An exact copy of every entry is needed, with the images left out.

* [INPUT DATA]
____________________

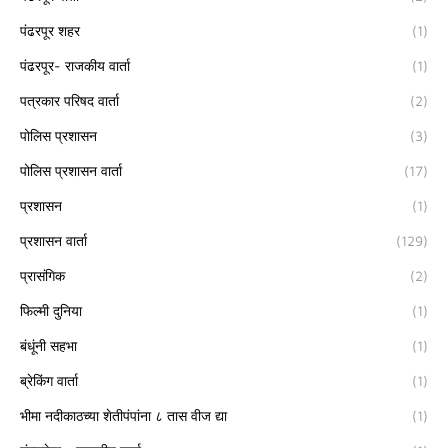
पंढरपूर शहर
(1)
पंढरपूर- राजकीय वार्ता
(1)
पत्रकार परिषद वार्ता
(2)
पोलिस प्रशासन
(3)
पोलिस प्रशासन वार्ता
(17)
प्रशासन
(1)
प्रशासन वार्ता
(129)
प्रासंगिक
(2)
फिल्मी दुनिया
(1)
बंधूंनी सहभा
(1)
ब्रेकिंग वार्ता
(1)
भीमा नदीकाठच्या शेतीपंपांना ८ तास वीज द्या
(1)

____________________

* [EXERCISE OUTPUT]
पंढरपूर शहर
(1)
पंढरपूर- राजकीय वार्ता
(1)
पत्रकार परिषद वार्ता
(2)
पोलिस प्रशासन
(3)
पोलिस प्रशासन वार्ता
(17)
प्रशासन
(1)
प्रशासन वार्ता
(129)
प्रासंगिक
(2)
फिल्मी दुनिया
(1)
बंधूंनी सहभा
(1)
ब्रेकिंग वार्ता
(1)
भीमा नदीकाठच्या शेतीपंपांना ८ तास वीज द्या
(1)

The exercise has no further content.